第45回<昭和48年>選抜高等学校野球大会

<1回戦> 丸子実 10-3 和歌山工
  1 2 3 4 5 6 7 8 9
丸子実 5 0 0 2 0 1 0 2 0 10
和歌山工 0 3 0 0 0 0 0 0 0 3

 丸子実・小林宏、和歌山工・井上両投手共この日は制球は乱れ、決め球を欠いていたこと、さらに野手の動きもいま一歩で、乱戦気味となったが1回に大量点を奪った丸子実が和歌山工を押し切った。
 丸子実は1回、先頭の小宮山が右翼二塁打、一死後、後続死球で満塁とした。ここで小林宏が三遊間を破って先制すると、このあとも深井、伊藤、前沢とつるべ打ちで4点二死後も小宮山の中前打で1点を加え、絶対の優位に立った。
 この間和歌山工・井上投手はカーブで2個の死球を与えてからカーブの制球力に自信を失ったのか、ピッチングが単調になり丸子実打線にストレートをねらわれていた。
 丸子実は4回にも小宮山が一塁後方に落ちる幸運な二塁打さらに佐藤の右翼越へ三塁打は中継に入った二塁手の失策もあって佐藤もホームを踏み2点。6回は無死から2死球と送りバント、小林宏の右犠飛で着々と追加点をあげた。
 和歌山工にとって惜しまれるのは2回の攻撃、丸子実と同様、死球でチャンスをつかみ、高橋の中前打遊撃手の一塁悪投で満塁2個目の死球で1点を拾い、浜野の中前打死球、鎌田の右前打と続いたものの、この間、安打で二塁からホームをねらった走者が浅い守備の丸子実外野陣の網にひっかかって2人とも刺され、2点差に追い上げるにとどまった。

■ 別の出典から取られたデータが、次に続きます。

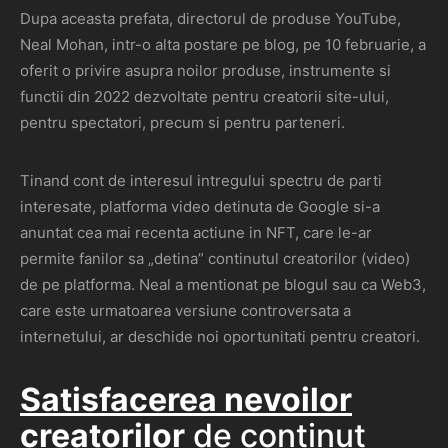
Dupa aceasta prefata, directorul de produse YouTube,
Neal Mohan, intr-o alta postare pe blog, pe 10 februarie, a
oferit o privire asupra noilor produse, instrumente si
functii din 2022 dezvoltate pentru creatorii site-ului,
pentru spectatori, precum si pentru parteneri.
Tinand cont de interesul intregului spectru de parti
interesate, platforma video detinuta de Google si-a
anuntat cea mai recenta actiune in NFT, care le-ar
permite fanilor sa „detina” continutul creatorilor (video)
de pe platforma. Neal a mentionat pe blogul sau ca Web3,
care este urmatoarea versiune controversata a
internetului, ar deschide noi oportunitati pentru creatori.
Satisfacerea nevoilor
creatorilor
de continut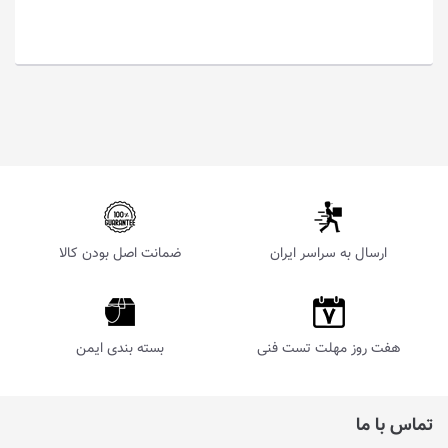
ارسال به سراسر ایران
ضمانت اصل بودن کالا
هفت روز مهلت تست فنی
بسته بندی ایمن
تماس با ما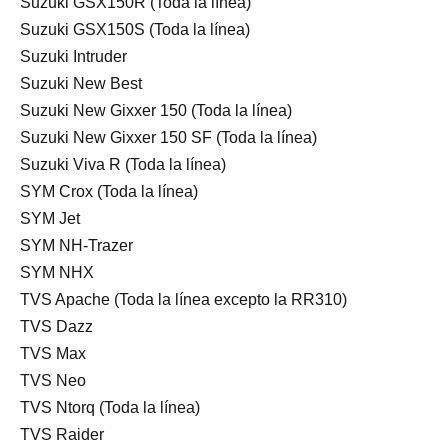
Suzuki GSX150R (Toda la línea)
Suzuki GSX150S (Toda la línea)
Suzuki Intruder
Suzuki New Best
Suzuki New Gixxer 150 (Toda la línea)
Suzuki New Gixxer 150 SF (Toda la línea)
Suzuki Viva R (Toda la línea)
SYM Crox (Toda la línea)
SYM Jet
SYM NH-Trazer
SYM NHX
TVS Apache (Toda la línea excepto la RR310)
TVS Dazz
TVS Max
TVS Neo
TVS Ntorq (Toda la línea)
TVS Raider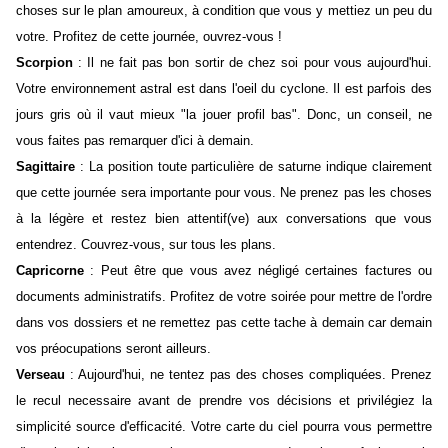
choses sur le plan amoureux, à condition que vous y mettiez un peu du
votre. Profitez de cette journée, ouvrez-vous !
Scorpion
: Il ne fait pas bon sortir de chez soi pour vous aujourd'hui.
Votre environnement astral est dans l'oeil du cyclone. Il est parfois des
jours gris où il vaut mieux "la jouer profil bas". Donc, un conseil, ne
vous faites pas remarquer d'ici à demain.
Sagittaire
: La position toute particulière de saturne indique clairement
que cette journée sera importante pour vous. Ne prenez pas les choses
à la légère et restez bien attentif(ve) aux conversations que vous
entendrez. Couvrez-vous, sur tous les plans.
Capricorne
: Peut être que vous avez négligé certaines factures ou
documents administratifs. Profitez de votre soirée pour mettre de l'ordre
dans vos dossiers et ne remettez pas cette tache à demain car demain
vos préocupations seront ailleurs.
Verseau
: Aujourd'hui, ne tentez pas des choses compliquées. Prenez
le recul necessaire avant de prendre vos décisions et privilégiez la
simplicité source d'efficacité. Votre carte du ciel pourra vous permettre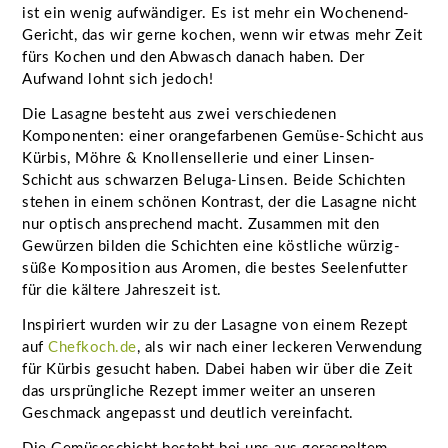
ist ein wenig aufwändiger. Es ist mehr ein Wochenend-
Gericht, das wir gerne kochen, wenn wir etwas mehr Zeit
fürs Kochen und den Abwasch danach haben. Der
Aufwand lohnt sich jedoch!
Die Lasagne besteht aus zwei verschiedenen
Komponenten: einer orangefarbenen Gemüse-Schicht aus
Kürbis, Möhre & Knollensellerie und einer Linsen-
Schicht aus schwarzen Beluga-Linsen. Beide Schichten
stehen in einem schönen Kontrast, der die Lasagne nicht
nur optisch ansprechend macht. Zusammen mit den
Gewürzen bilden die Schichten eine köstliche würzig-
süße Komposition aus Aromen, die bestes Seelenfutter
für die kältere Jahreszeit ist.
Inspiriert wurden wir zu der Lasagne von einem Rezept
auf
Chefkoch.de
, als wir nach einer leckeren Verwendung
für Kürbis gesucht haben. Dabei haben wir über die Zeit
das ursprüngliche Rezept immer weiter an unseren
Geschmack angepasst und deutlich vereinfacht.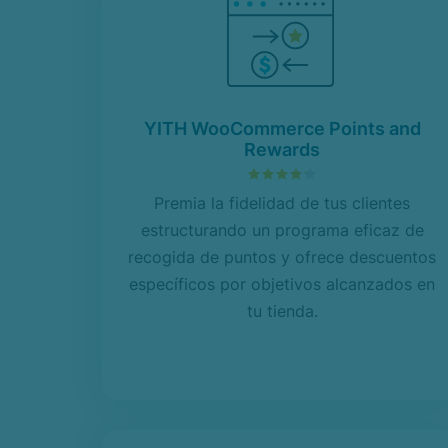
YITH WooCommerce Points and
Rewards
4.24
sobre 5
Premia la fidelidad de tus clientes
estructurando un programa eficaz de
recogida de puntos y ofrece descuentos
específicos por objetivos alcanzados en
tu tienda.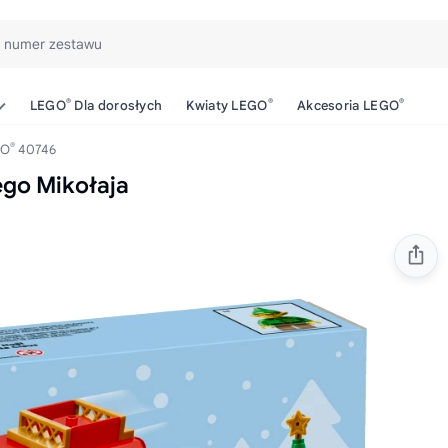
b numer zestawu
®
®
®
LEGO
Dla dorosłych
Kwiaty LEGO
Akcesoria LEGO
®
GO
40746
go Mikołaja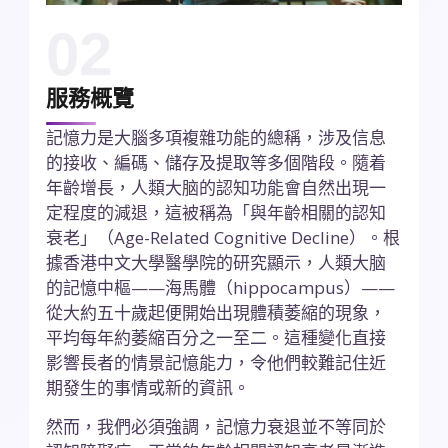
02
服務概覽
記憶力是大腦多項複雜功能的總稱，涉及信息
的接收、編碼、儲存及提取等多個階段。隨着
年齡增長，人類大脑的認知功能會自然出現一
定程度的減退，這被稱為「與年齡相關的認知
衰老」（Age-Related Cognitive Decline）。根
據香港中文大學醫學院的研究顯示，人類大脑
的記憶中樞——海馬體（hippocampus）——
從大約五十歲起便開始出現體積萎縮的現象，
平均每年約萎縮百分之一至二。這種變化直接
影響長者的情景記憶能力，令他們較難記住近
期發生的事情或新的資訊。
然而，我們必須強調，記憶力衰退並不等同於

コーナーの制止の遅れなどからせっかくの攻撃ムードを冷やしてしまった。

<1回戦> 向陽 0-2 高松商
  1 2 3 4 5 6 7 8 9
向陽 0 0 0 0 0 0 0 0 0 0
高松商 0 0 0 0 1 0 0 1 × 2

 伸びのあるストレートとシュート一本やりで攻める高松商・植上、田村捕手のリードで外角低めにカーブ、直球をミックスする向陽・梶谷。この両投手の好投で古豪同志はがっぷり四つに組んだ。
 髙松は大幅にクリーン・アップを入れ替えてのぞみ1回3つの四球を選んであと一押し好機を迎えたが、ものにできず向陽も2、3回と続けて先頭打者が死球と安打で出ながらいずれも二塁で投手のけん制に倒れた。
 髙松は4回まで梶谷の投球にマトを絞れず、無安打だったのに、向陽は短打で植上の速球をライトへ打ち返し、4回先頭・浜治の四球から一死一、二塁、5回も一死から和田が右前打してわずかに優勢だった。しかし植上は走者を出すと一段と力投し、速球の力で向陽打者を抑え込んだ。
 こうして投手戦は持久戦に入るかにみえたが、髙松は5回、無死宮武が初球を中前打した好機を送りバントにつぐ右前打で一死一、三塁とし、大原はスクイズとみせかけてストレートの四球で満塁とした。ここで次の江口は1-1後、確実にスクイズ・バントをころがし、あざやかに均衡を破った。
 あわてず、騒がず、じっくりチャンスの手綱を締めながら好機を呼びこんだ髙松はさすがに巧者で、8回にも無死大原が中前打して出ると、江口が四球この好機をバントで進めたあと再びスクイズ・バントで手固く追加点をあげて押し切った。向陽は6回以降ライト打ちがむしろ中途半端で無安打に終わり高松のバントに屈した格好、スクイズ防止法の研究が、向陽の課題だが、チームの持ち味を発揮して善戦した。